● **Material provided**
# # # # # # #

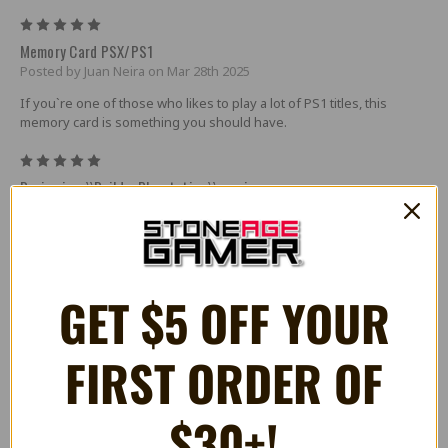
5
Memory Card PSX/PS1
Posted by Juan Neira on Mar 28th 2025
If you`re one of those who likes to play a lot of PS1 titles, this
memory card is something you should have.
5
Reviewing ``Build a Playstation`` service
Posted by Robert on Dec 19th 2024
The customized PS1 I had built is great. Console looks good as
new, everything is running well.
GET $5 OFF YOUR
5
great mem card
Posted by Tom on Jul 5th 2024
FIRST ORDER OF
works 100% as advertised. 0 complaints
5
$30+!
Does what it says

# # # # # # #

● **Action item**
From the first line of the listing above, repeat every line through the one holding "great mem card". Both ends count, and pictures stay out.

● **Response to the task**
5
Memory Card PSX/PS1
Posted by Juan Neira on Mar 28th 2025
If you`re one of those who likes to play a lot of PS1 titles, this
memory card is something you should have.
5
Reviewing ``Build a Playstation`` service
Posted by Robert on Dec 19th 2024
The customized PS1 I had built is great. Console looks good as
new, everything is running well.
GET $5 OFF YOUR
5
great mem card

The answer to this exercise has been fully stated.